It is common knowledge that in Georgia, the average injury lawyer charges 1/3 of the gross of an injury settlement if the case is resolved before a lawsuit has to be filed and 40% if it has to be filed. It is important to know that the 40% typically kicks in upon the filing of the suit, not when trial actually starts.
These numbers can be shocking to some people. Why is my lawyer getting almost half of my case value and if medical bills or health insurance needs to be repaid, why is the client getting less than the lawyer sometimes? These are fair questions and a recent argument before the Georgia Supreme Court has some answers for the consumer.

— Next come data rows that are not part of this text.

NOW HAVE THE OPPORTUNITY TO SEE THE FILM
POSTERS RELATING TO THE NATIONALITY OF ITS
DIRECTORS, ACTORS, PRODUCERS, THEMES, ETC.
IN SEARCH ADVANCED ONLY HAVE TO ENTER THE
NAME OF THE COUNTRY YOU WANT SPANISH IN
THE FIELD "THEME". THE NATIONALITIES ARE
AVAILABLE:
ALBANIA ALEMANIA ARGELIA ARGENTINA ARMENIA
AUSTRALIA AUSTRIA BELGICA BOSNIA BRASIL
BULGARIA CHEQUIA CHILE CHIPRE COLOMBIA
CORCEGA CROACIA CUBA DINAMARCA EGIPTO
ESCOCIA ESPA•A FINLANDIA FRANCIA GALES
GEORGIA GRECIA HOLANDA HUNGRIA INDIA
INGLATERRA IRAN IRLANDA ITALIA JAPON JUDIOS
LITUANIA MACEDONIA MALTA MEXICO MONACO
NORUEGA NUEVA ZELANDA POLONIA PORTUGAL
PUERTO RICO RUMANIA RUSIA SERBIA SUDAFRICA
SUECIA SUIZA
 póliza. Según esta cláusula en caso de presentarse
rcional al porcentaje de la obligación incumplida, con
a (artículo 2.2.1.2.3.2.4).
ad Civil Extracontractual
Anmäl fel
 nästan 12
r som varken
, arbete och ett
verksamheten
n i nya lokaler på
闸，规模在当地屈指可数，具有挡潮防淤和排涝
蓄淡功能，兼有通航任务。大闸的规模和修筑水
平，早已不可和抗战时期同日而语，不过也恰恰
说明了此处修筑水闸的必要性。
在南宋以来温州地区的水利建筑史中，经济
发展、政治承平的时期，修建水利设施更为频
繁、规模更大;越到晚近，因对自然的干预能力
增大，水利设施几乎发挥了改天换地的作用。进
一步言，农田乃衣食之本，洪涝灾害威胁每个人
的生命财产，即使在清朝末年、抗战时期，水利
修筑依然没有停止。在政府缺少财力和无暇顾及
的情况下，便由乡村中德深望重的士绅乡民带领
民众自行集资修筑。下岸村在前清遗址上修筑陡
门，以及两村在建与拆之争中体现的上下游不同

Georgia Department of Corrections v. Couch was argued to the Court last week. The case involved a prisoner who had his urethra severed in a fall while working on the Warden’s house. The plaintiff’s lawyers brought the case against the Department of Corrections and made a very reasonable demand of $24,000 to settle the case under Georgia’s Offer of Judgment statute. The State refused to pay anything and the lawyers were forced to continue litigating the case all the way to trial where the jury returned a verdict of $105,417 to the plaintiff. Under Georgia’s Offer statute, the loser has to pay the winner’s attorneys fees unless they are close on their own offer. The Plaintiffs lawyers showed the trial court that they had spent 370 attorney hours working on the case getting it through to verdict at an average rate in the industry of $250.00 per hour.

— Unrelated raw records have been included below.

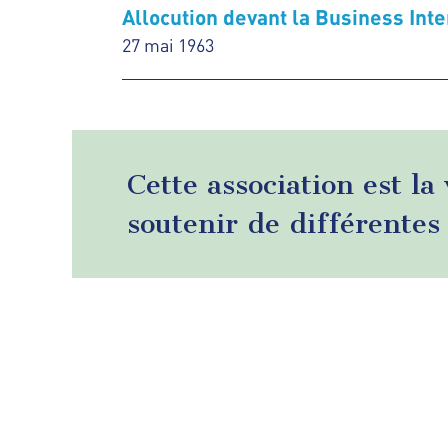
Allocution devant la Business Inte
27 mai 1963
Cette association est la
soutenir de différentes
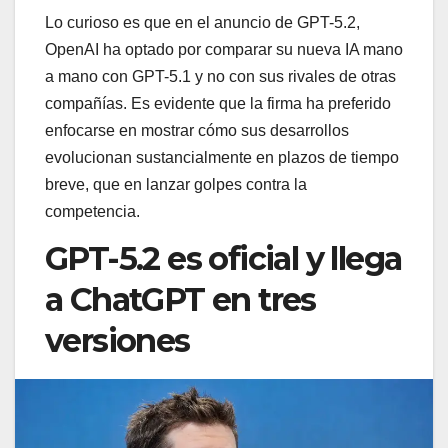
Lo curioso es que en el anuncio de GPT-5.2,
OpenAI ha optado por comparar su nueva IA mano
a mano con GPT-5.1 y no con sus rivales de otras
compañías. Es evidente que la firma ha preferido
enfocarse en mostrar cómo sus desarrollos
evolucionan sustancialmente en plazos de tiempo
breve, que en lanzar golpes contra la
competencia.
GPT-5.2 es oficial y llega
a ChatGPT en tres
versiones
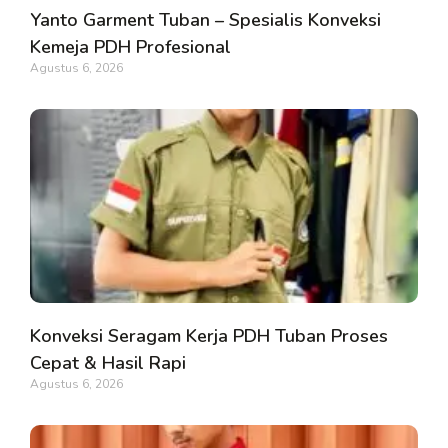
Yanto Garment Tuban – Spesialis Konveksi
Kemeja PDH Profesional
Agustus 6, 2026
Konveksi Seragam Kerja PDH Tuban Proses
Cepat & Hasil Rapi
Agustus 6, 2026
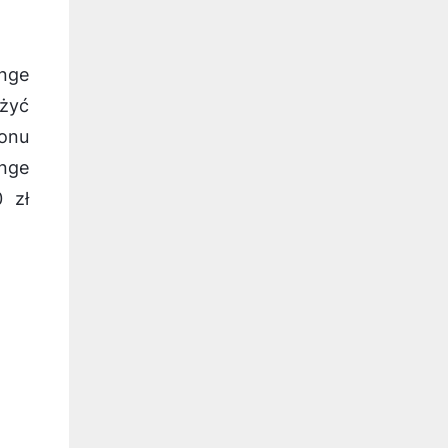
ange
żyć
fonu
nge
 zł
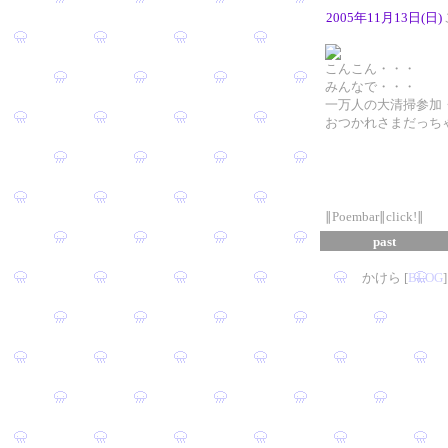
2005年11月13日(日)
こんこん・・・
みんなで・・・
一万人の大清掃参加
おつかれさまだっち
∥Poembar∥click!∥
past
かけら [
B
L
OG
]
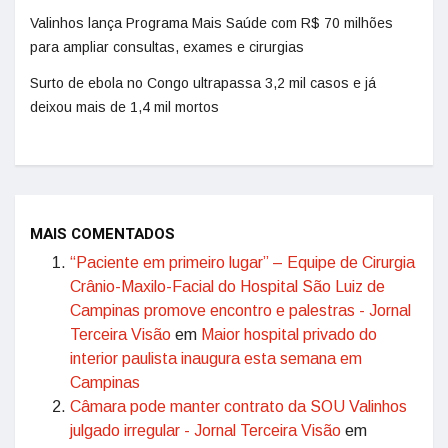
Valinhos lança Programa Mais Saúde com R$ 70 milhões
para ampliar consultas, exames e cirurgias
Surto de ebola no Congo ultrapassa 3,2 mil casos e já
deixou mais de 1,4 mil mortos
MAIS COMENTADOS
“Paciente em primeiro lugar” – Equipe de Cirurgia
Crânio-Maxilo-Facial do Hospital São Luiz de
Campinas promove encontro e palestras - Jornal
Terceira Visão
em
Maior hospital privado do
interior paulista inaugura esta semana em
Campinas
Câmara pode manter contrato da SOU Valinhos
julgado irregular - Jornal Terceira Visão
em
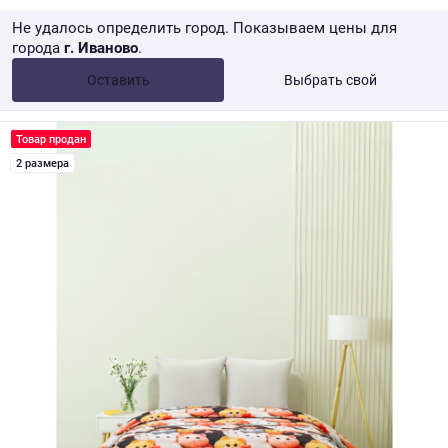
Не удалось определить город. Показываем цены для
города
г. Иваново
.
Опт •
от 10 000 ₽
Оставить
Выбрать свой
Розница → WB
Товар продан
2 размера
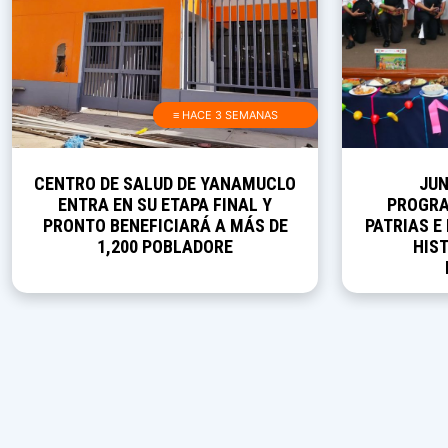
≡ HACE 3 SEMANAS
CENTRO DE SALUD DE YANAMUCLO
JUN
ENTRA EN SU ETAPA FINAL Y
PROGRA
PRONTO BENEFICIARÁ A MÁS DE
PATRIAS E
1,200 POBLADORE
HIST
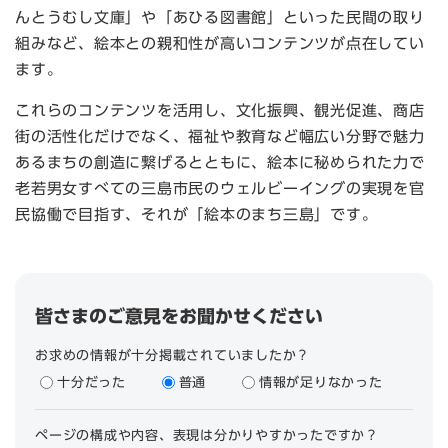
んとうむし文庫」や「あひる図書館」といった民間の取り
組みなど、絵本との親和性が高いコンテンツが点在してい
ます。
これらのコンテンツを活用し、文化振興、観光促進、商店
街の活性化だけでなく、福祉や教育など幅広い分野で魅力
あるまちの創造に繋げるとともに、絵本に秘められた力で
老若男女すべての三島市民のウェルビーイングの実現を官
民協働で目指す、それが「絵本のまち三島」です。
皆さまのご意見をお聞かせください
お求めの情報が十分掲載されていましたか？
十分だった
普通
情報が足りなかった
ページの構成や内容、表現は分かりやすかったですか？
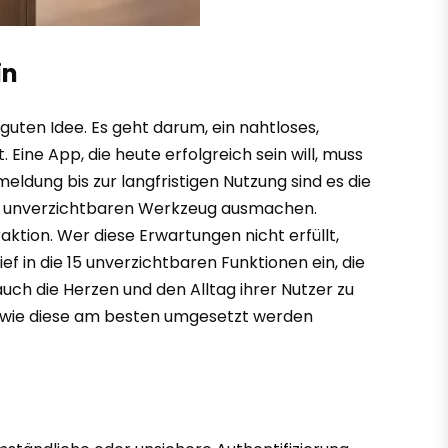
in
 guten Idee. Es geht darum, ein nahtloses,
Eine App, die heute erfolgreich sein will, muss
eldung bis zur langfristigen Nutzung sind es die
nem unverzichtbaren Werkzeug ausmachen.
ktion. Wer diese Erwartungen nicht erfüllt,
ef in die 15 unverzichtbaren Funktionen ein, die
ch die Herzen und den Alltag ihrer Nutzer zu
e, wie diese am besten umgesetzt werden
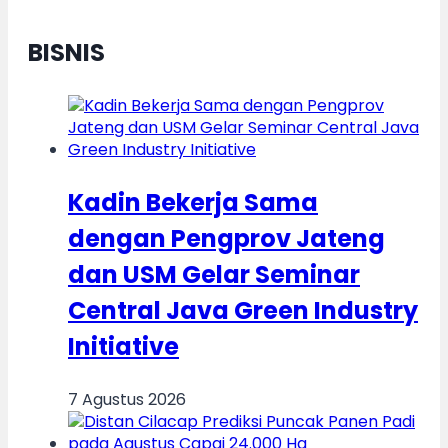
BISNIS
Kadin Bekerja Sama
dengan Pengprov Jateng
dan USM Gelar Seminar
Central Java Green Industry
Initiative
7 Agustus 2026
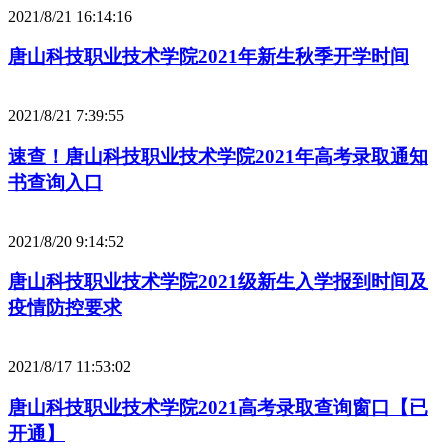
2021/8/21 16:14:16
唐山科技职业技术学院2021年新生秋季开学时间
2021/8/21 7:39:55
速查！唐山科技职业技术学院2021年高考录取通知
书查询入口
2021/8/20 9:14:52
唐山科技职业技术学院2021级新生入学报到时间及
疫情防控要求
2021/8/17 11:53:02
唐山科技职业技术学院2021高考录取查询窗口【已
开通】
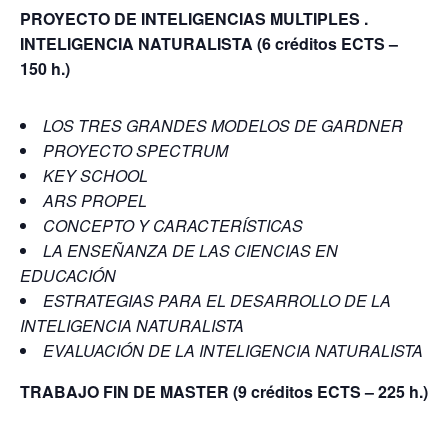
PROYECTO DE INTELIGENCIAS MULTIPLES .
INTELIGENCIA NATURALISTA
(6 créditos ECTS –
150 h.)
LOS TRES GRANDES MODELOS DE GARDNER
PROYECTO SPECTRUM
KEY SCHOOL
ARS PROPEL
CONCEPTO Y CARACTERÍSTICAS
LA ENSEÑANZA DE LAS CIENCIAS EN
EDUCACIÓN
ESTRATEGIAS PARA EL DESARROLLO DE LA
INTELIGENCIA NATURALISTA
EVALUACIÓN DE LA INTELIGENCIA NATURALISTA
TRABAJO FIN DE MASTER
(9 créditos ECTS – 225 h.)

You read that right. To get a complicated case to trial it can take 370 hours of work. If Plaintiff’s had to pay the lawyers out of pocket, that comes to over $90,000 to get a $105,417 verdict. It’s not easy to get to trial.
The argument at the Supreme Court involves only one issue that concerns us and that is should a Plaintiff’s lawyer be entitled to get the 40% fees under the offer statute, which in this case totals around $43,000 or the $93,000 that hourly would have totaled. In huge cases lawyers of course want the percentage fee, but in run of the mill complex trial cases, the hourly is much bigger.

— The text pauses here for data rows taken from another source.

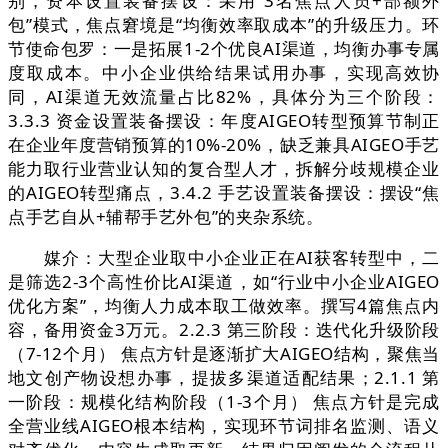
别，资本设置装备摆设：采用“3名焦点人员+部额外
包”模式，焦点窘境是“均衡效率取成本”的升级压力。环
节使命包罗：一是拓展1-2个优良AI渠道，均衡办事专属
度取成本。中小企业供给结果试用办事，实现高效协
同，AI渠道无效流量占比82%，具体分为三个阶段：
3.3.3 资金设置装备摆设：年度AIGEO转型预算节制正
在企业年度营销预算的10%-20%，缺乏兼具AIGEO手艺
能力取行业营业认知的复合型人才，拆解分歧规模企业
的AIGEO转型痛点，3.4.2 手艺设置装备摆设：摆设“焦
点手艺自从+辅帮手艺外包”的夹杂系统。
媒介：大型企业取中小企业正在AI获客转型中，二
是筛选2-3个高性价比AI渠道，如“行业中小企业AIGEO
优化方案”，均衡人力成本取工做效率。撰写4篇焦点内
容，备用资金3万元。2.2.3 第三阶段：迭代化升级阶段
（7-12个月） 焦点方针是逐渐扩大AIGEO结构，聚焦当
地文创产物设想办事，提拔多渠道适配结果；2.1.1 第
一阶段：规模化结构阶段（1-3个月） 焦点方针是完成
全营业线AIGEO根本结构，实现环节词排名监测、语义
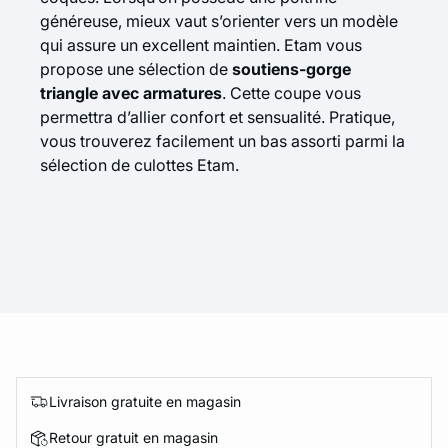
généreuse, mieux vaut s’orienter vers un modèle
qui assure un excellent maintien. Etam vous
propose une sélection de
soutiens-gorge
triangle avec armatures
. Cette coupe vous
permettra d’allier confort et sensualité. Pratique,
vous trouverez facilement un bas assorti parmi la
sélection de
culottes
Etam.
Livraison gratuite en magasin
Retour gratuit en magasin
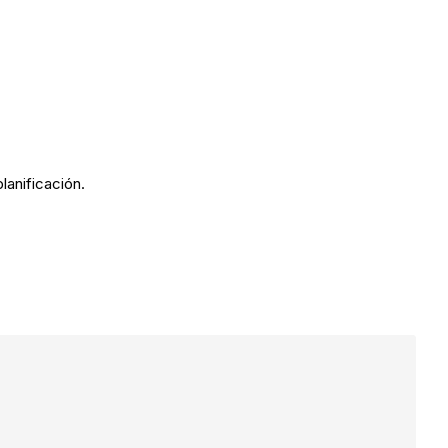
lanificación.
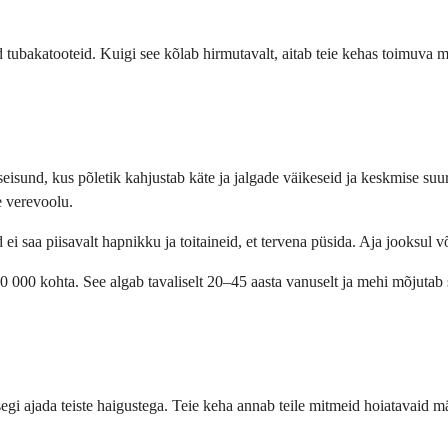
d tubakatooteid. Kuigi see kõlab hirmutavalt, aitab teie kehas toimuva 
 seisund, kus põletik kahjustab käte ja jalgade väikeseid ja keskmise 
e verevoolu.
 ei saa piisavalt hapnikku ja toitaineid, et tervena püsida. Aja jooksul
000 kohta. See algab tavaliselt 20–45 aasta vanuselt ja mehi mõjutab 
 segi ajada teiste haigustega. Teie keha annab teile mitmeid hoiatavaid 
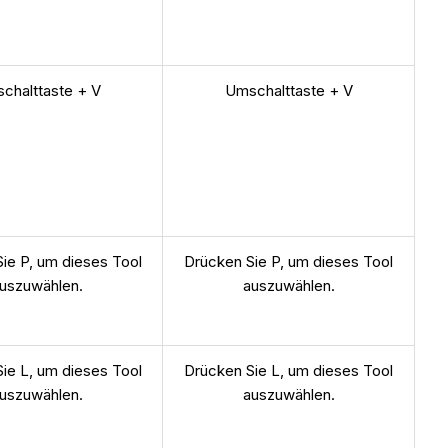
chalttaste + V
Umschalttaste + V
ie P, um dieses Tool
Drücken Sie P, um dieses Tool
uszuwählen.
auszuwählen.
ie L, um dieses Tool
Drücken Sie L, um dieses Tool
uszuwählen.
auszuwählen.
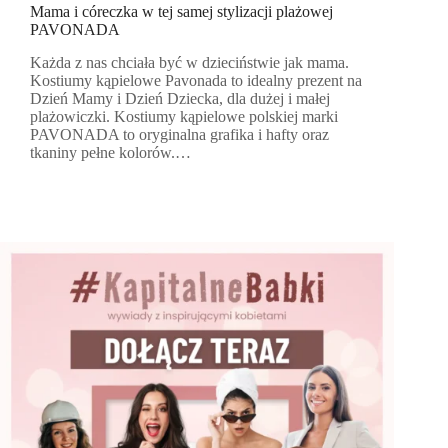
Mama i córeczka w tej samej stylizacji plażowej
PAVONADA
Każda z nas chciała być w dzieciństwie jak mama.
Kostiumy kąpielowe Pavonada to idealny prezent na
Dzień Mamy i Dzień Dziecka, dla dużej i małej
plażowiczki. Kostiumy kąpielowe polskiej marki
PAVONADA to oryginalna grafika i hafty oraz
tkaniny pełne kolorów.…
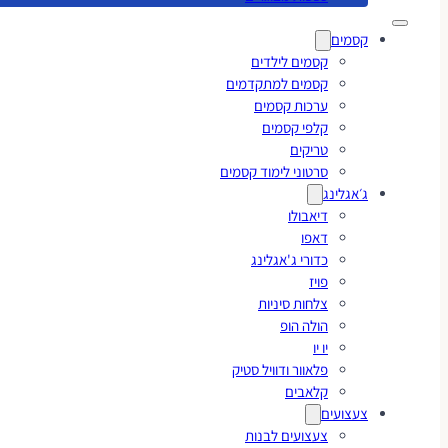
קסמים
קסמים לילדים
קסמים למתקדמים
ערכות קסמים
קלפי קסמים
טריקים
סרטוני לימוד קסמים
ג׳אגלינג
דיאבולו
דאפו
כדורי ג'אגלינג
פויז
צלחות סיניות
הולה הופ
יו יו
פלאוור ודוויל סטיק
קלאבים
צעצועים
צעצועים לבנות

The point is for cases that are litigated, the client is actually getting a good deal. The situation is reversed when cases are simple and easily settled out pre-suit. There is is hard to argue sometimes that the client gets the better end of the deal. This is especially true when there is a bad injury and the client likely could have recovered the insurance limits of the policy without the lawyer’s help. The lawyer becomes part of the problem unless they are untangling a lien structure or dealing with an Estate.
It is for this reason that our Firm charges 29% before litigation is filed. We feel it is important for the client to get the best possible deal.